▶ **Material provided**:
--- START ---

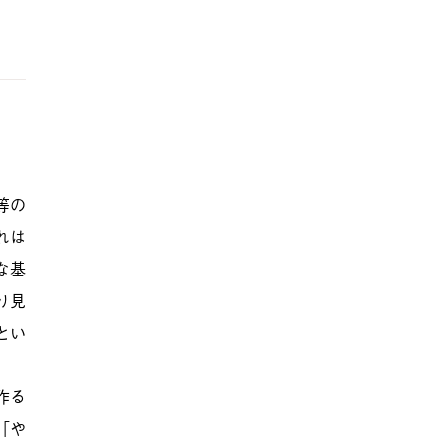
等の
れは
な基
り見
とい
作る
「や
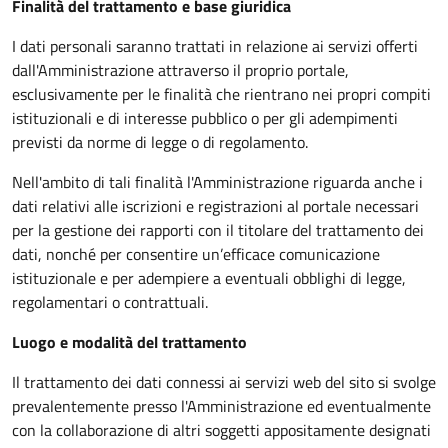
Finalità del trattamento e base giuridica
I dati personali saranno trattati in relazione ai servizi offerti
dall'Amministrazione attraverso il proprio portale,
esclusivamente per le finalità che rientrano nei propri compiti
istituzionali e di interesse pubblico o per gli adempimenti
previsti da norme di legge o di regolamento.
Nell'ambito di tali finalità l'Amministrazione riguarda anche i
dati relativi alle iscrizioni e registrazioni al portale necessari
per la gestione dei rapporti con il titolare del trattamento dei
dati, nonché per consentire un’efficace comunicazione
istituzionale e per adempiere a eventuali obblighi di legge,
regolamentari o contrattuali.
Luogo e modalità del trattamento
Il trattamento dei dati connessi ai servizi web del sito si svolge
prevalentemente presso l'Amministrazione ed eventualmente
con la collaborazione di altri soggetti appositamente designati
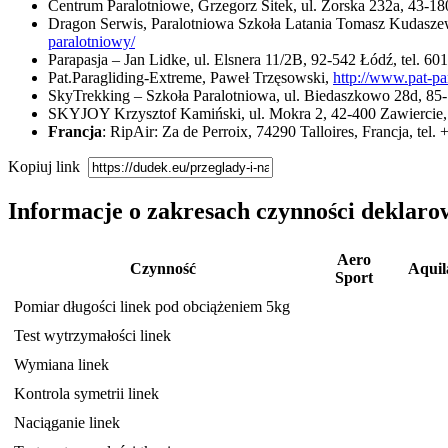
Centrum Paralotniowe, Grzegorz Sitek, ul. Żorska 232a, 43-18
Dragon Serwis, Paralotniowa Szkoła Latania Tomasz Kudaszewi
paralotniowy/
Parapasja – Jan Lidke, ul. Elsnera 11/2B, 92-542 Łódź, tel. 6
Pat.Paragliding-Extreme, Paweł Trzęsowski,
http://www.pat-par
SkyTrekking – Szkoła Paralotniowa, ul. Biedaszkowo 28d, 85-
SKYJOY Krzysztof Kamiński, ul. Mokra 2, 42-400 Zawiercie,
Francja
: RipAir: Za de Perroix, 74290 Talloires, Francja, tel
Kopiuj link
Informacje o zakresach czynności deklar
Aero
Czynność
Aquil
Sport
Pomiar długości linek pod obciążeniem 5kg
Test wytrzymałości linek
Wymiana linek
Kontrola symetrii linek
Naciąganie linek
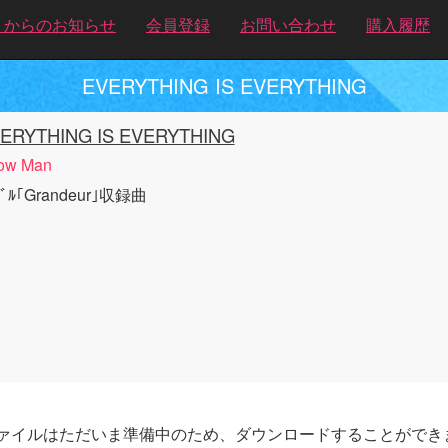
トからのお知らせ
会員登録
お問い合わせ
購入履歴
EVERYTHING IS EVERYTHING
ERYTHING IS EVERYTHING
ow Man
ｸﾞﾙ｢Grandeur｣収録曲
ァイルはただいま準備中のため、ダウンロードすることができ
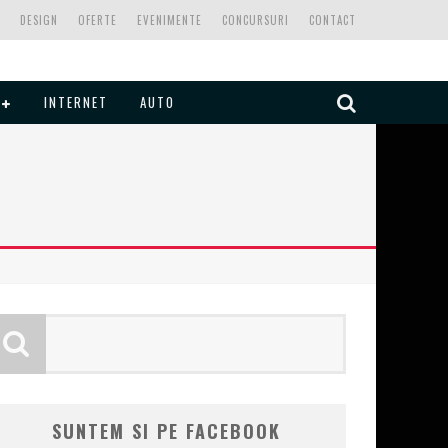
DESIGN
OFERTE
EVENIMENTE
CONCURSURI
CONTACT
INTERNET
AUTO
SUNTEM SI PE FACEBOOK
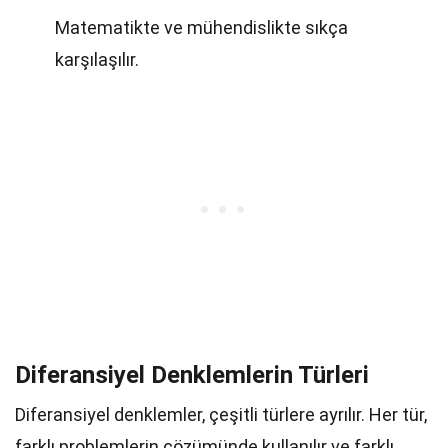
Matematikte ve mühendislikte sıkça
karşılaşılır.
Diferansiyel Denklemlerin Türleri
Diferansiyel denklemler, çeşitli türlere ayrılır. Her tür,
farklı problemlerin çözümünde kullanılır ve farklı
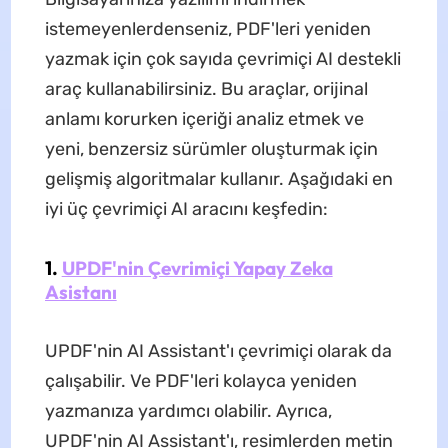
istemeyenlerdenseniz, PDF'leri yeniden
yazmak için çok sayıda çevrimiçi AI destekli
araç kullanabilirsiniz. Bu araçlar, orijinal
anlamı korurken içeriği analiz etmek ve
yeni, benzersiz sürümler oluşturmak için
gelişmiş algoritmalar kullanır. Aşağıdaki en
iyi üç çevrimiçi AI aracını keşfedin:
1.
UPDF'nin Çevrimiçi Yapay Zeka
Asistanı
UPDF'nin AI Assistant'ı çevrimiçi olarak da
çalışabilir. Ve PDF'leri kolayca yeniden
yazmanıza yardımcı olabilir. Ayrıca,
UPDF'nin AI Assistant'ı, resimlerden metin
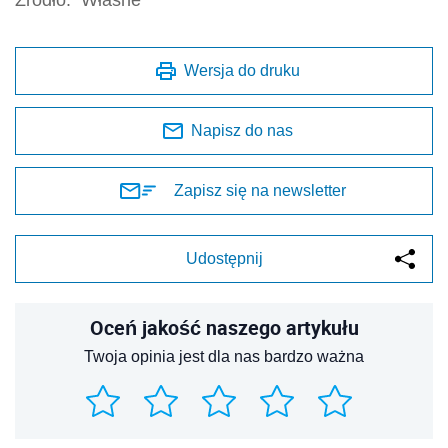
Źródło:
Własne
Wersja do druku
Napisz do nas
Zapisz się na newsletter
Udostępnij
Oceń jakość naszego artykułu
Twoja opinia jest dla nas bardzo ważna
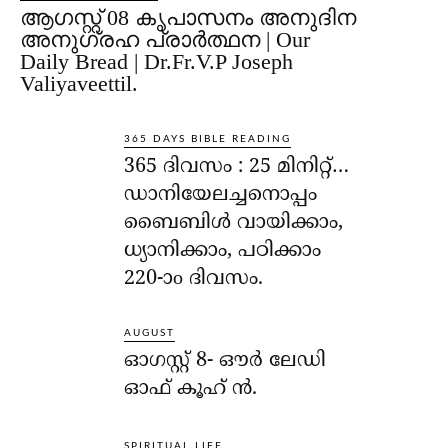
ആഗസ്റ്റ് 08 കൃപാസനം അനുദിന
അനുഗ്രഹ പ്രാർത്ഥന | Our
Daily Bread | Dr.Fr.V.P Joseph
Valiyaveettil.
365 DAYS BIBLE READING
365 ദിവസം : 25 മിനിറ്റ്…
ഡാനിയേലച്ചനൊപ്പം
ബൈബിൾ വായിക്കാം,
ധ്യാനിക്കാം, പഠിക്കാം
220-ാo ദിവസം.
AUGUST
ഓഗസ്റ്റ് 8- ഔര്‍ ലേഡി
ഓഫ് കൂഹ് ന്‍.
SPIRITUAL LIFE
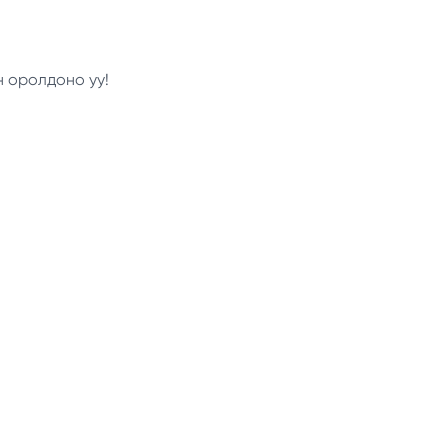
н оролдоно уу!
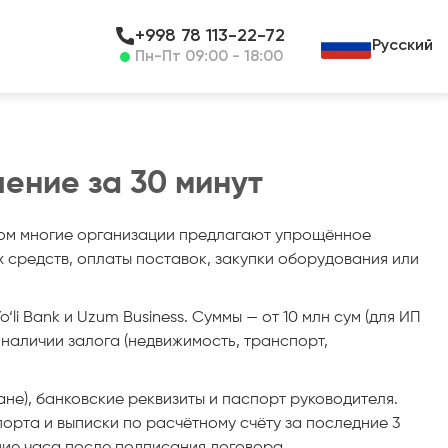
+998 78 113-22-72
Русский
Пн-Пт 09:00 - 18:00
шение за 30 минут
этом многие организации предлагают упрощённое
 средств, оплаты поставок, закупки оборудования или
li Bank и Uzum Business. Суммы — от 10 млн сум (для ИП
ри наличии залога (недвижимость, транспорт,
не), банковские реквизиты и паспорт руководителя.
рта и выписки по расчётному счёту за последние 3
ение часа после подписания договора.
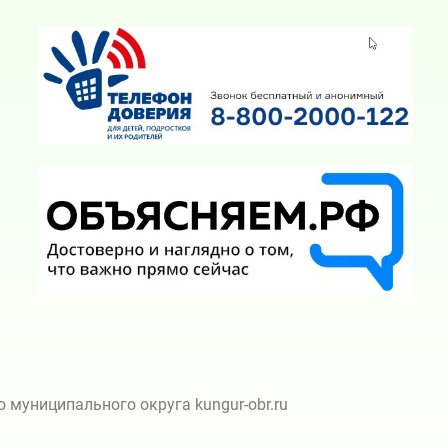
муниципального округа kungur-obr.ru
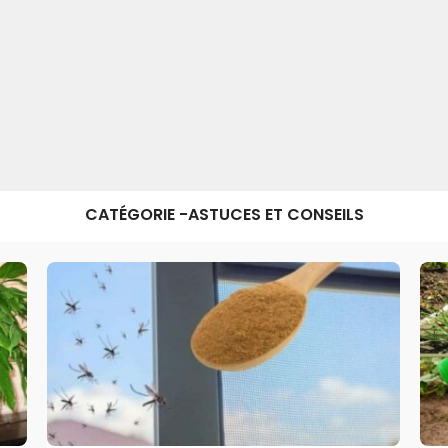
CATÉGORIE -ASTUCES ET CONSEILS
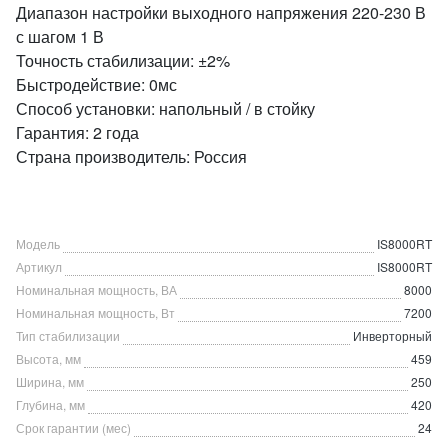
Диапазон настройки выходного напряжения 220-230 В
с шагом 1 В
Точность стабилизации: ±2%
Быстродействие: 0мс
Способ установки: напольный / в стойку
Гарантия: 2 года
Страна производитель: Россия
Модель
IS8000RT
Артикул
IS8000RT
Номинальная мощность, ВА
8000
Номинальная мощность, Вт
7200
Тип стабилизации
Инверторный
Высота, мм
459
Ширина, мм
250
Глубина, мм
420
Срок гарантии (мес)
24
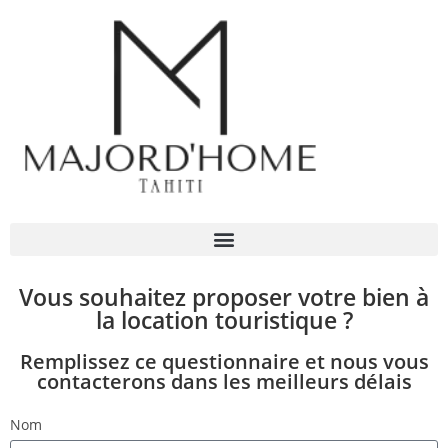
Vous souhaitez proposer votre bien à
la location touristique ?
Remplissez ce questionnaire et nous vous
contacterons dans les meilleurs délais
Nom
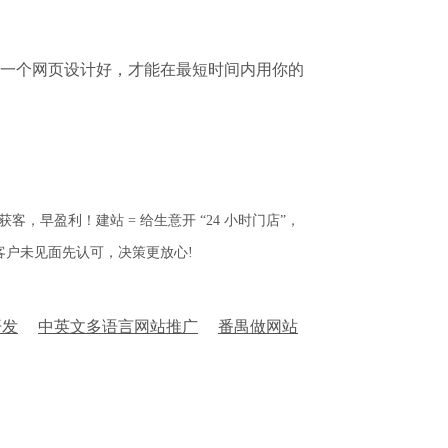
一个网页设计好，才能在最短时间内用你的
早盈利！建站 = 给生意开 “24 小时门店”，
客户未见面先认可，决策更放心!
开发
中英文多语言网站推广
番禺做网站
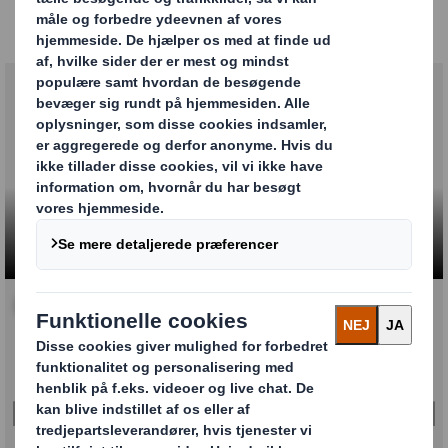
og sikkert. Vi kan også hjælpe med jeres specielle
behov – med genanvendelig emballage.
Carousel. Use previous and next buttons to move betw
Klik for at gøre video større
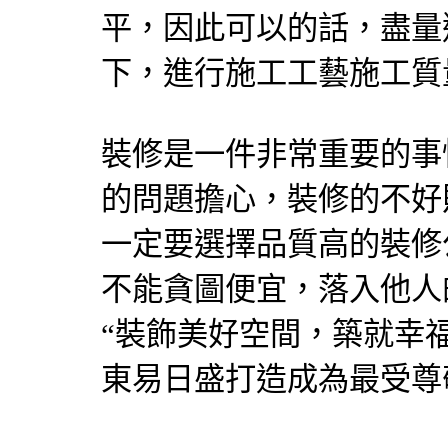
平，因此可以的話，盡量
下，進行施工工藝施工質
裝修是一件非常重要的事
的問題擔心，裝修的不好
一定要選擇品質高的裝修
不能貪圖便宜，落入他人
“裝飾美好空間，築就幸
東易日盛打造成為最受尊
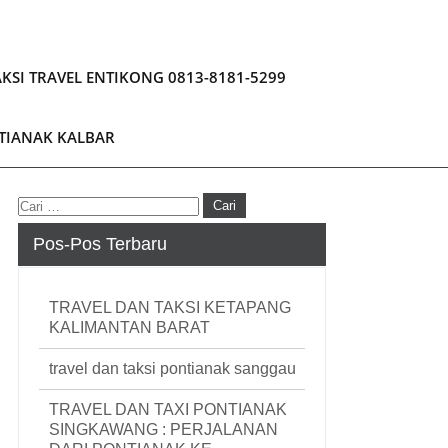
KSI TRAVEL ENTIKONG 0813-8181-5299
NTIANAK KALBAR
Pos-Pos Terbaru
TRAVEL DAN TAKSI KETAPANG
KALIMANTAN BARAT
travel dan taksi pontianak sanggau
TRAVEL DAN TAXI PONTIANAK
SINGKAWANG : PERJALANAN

--- END ---

▶ **Work request**:
Copy every line of the listing containing the string "yeniden".

▶ **Exercise answer**:
istemeyenlerdenseniz, PDF'leri yeniden
çalışabilir. Ve PDF'leri kolayca yeniden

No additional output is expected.